An additional bonus which has occured, without even trying, is that we have a significant improvement in run time. The reason is that, since we have queued all as separate jobs, instead of as batched makefiles, LSF runs them as it finds space. This means it doesn't need to find, or earmark, 8processors with max memory allowance, but just one or two with smaller memory, so they can be assigned more efficiently. This passes stuff through faster (assuming dependency trees pan out correctly), and so users can get the data quicker. Fantastic, and even better since we didn't plan for it.

No time to stop yet though, we have lots more features to add, but since we have managed to move successfully to this more agile structure, I don't see them taking long to deploy.

Here's to agile structures and development.

Saturday, 3 October 2009

Role reversal

So, in our further investigations into using Moose, I have started to look at using Roles to produce reusable code instead of base classes.

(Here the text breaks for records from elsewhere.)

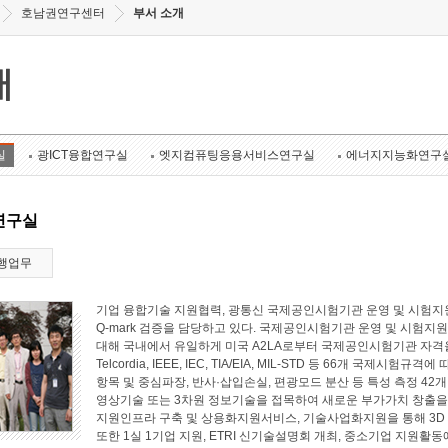
호남권연구센터
부서 소개
개
실
광ICT융합연구실
엣지컴퓨팅응용서비스연구실
에너지지능화연구
연구실
행업무
기업 융합기술 지원협력, 광통신 국제공인시험기관 운영 및 시험지원
Q-mark 검증을 담당하고 있다. 국제공인시험기관 운영 및 시험지원 
대해 국내에서 유일하게 미국 A2LA로부터 국제공인시험기관 자격
Telcordia, IEEE, IEC, TIA/EIA, MIL-STD 등 66개 국
항목 및 중심파장, 반사·삽입손실, 편광모드 분산 등 특성 측정 4
영상기술 또는 3차원 정보기술을 접목하여 새로운 부가가치 창출
지원인프라 구축 및 상용화지원서비스, 기술사업화지원을 통해 3D
또한 1실 1기업 지원, ETRI 신기술설명회 개최, 중소기업 지원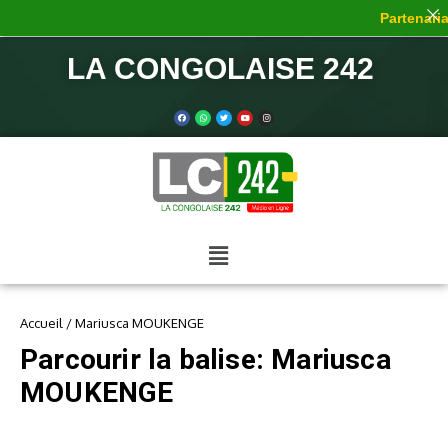
Partenaria
LA CONGOLAISE 242
Accueil
/
Mariusca MOUKENGE
Parcourir la balise: Mariusca
MOUKENGE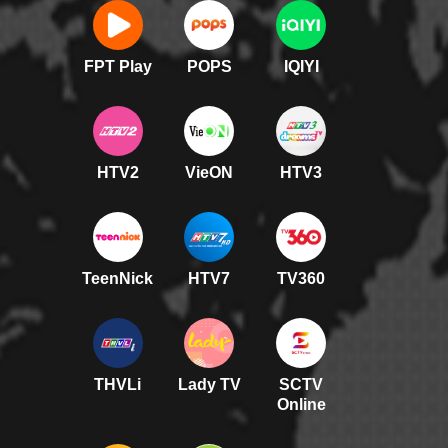
FPT Play
POPS
IQIYI
HTV2
VieON
HTV3
TeenNick
HTV7
TV360
THVLi
Lady TV
SCTV
Online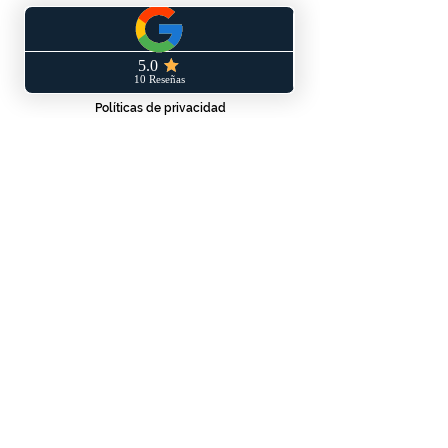
SERVICIO AL CLIENTE
Términos y condiciones
Políticas de privacidad
Políticas de envío y/o devoluciones
Libro de reclamaciones
CONTÁCTANOS
WhatsApp: 953 140 830
vandrala.pe@gmail.com
Blog
Landing page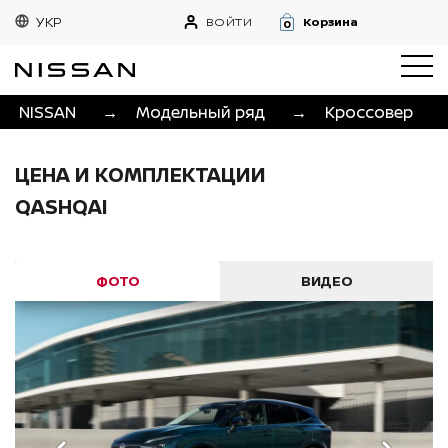
УКР
ВОЙТИ
Корзина
0
NISSAN
→
Модельный ряд
→
Кроссовер
ЦЕНА И КОМПЛЕКТАЦИИ
QASHQAI
ФОТО
ВИДЕО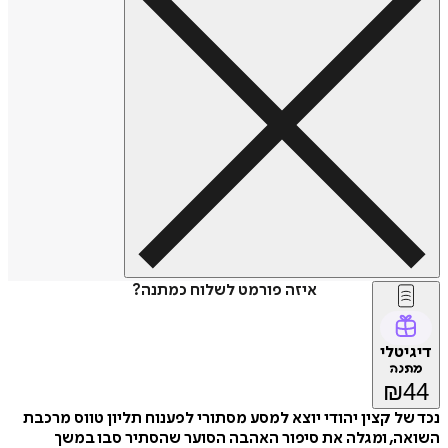
איזה פורמט לשלוח כמתנה?
דיגיטלי
מתנה
₪
44
נכד של קצין יהודי יוצא למסע מסתורי לפענוח תליון טווס מרכבת
השואה, ומגלה את סיפור האהבה הסוער שהסתיר סבו במשך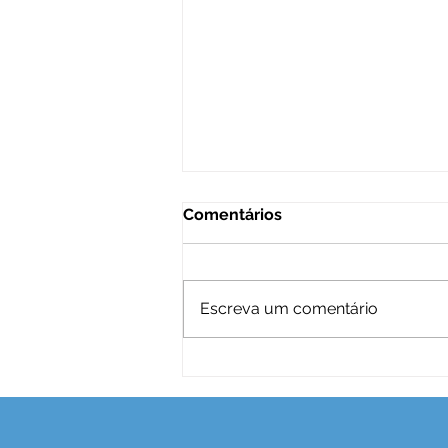
Comentários
Escreva um comentário
Você seca as suas roupas
corretamente?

You can find out in the Moose::Manual pages on CPAN about setting them up, but what we had found initially confusing was how much we should make a role do. So our initial investigations just led us to produce ordinary Moose objects to do the functions, but not import them into the consuming objects.

So, we move further on, and find ourselves repeating code as we don't want to import some objects which mostly do other things, so what is the solution.

I'm now taking another look at Roles, to see if that might be the solution, but with another key factor. Keep the role doing as specific a thing as possible.

An example of this is that we often need an object to have methods to expose a run id, a short run name and a run_folder. We do have an object which can provide this, along with other functions, but it is not really reusable in some situations. So I have just done a very small role run::short_info, which can then be used to import just these methods in.

The result, a small amount of (what should be) very reusable code over most, if not all, of our frameworks.

The next one I am doing is run::path_info, which will hopefully give just the next level of features that many need, but not all.

This feels very much the right way to go now, and I hope that we will have a good amount of reusable code which will increase flexibility, and keep the code low maintenance. (Well, let's keep our fingers crossed).

Just now to hope that someone fixes the requires attribute/method in Moose:Role soon.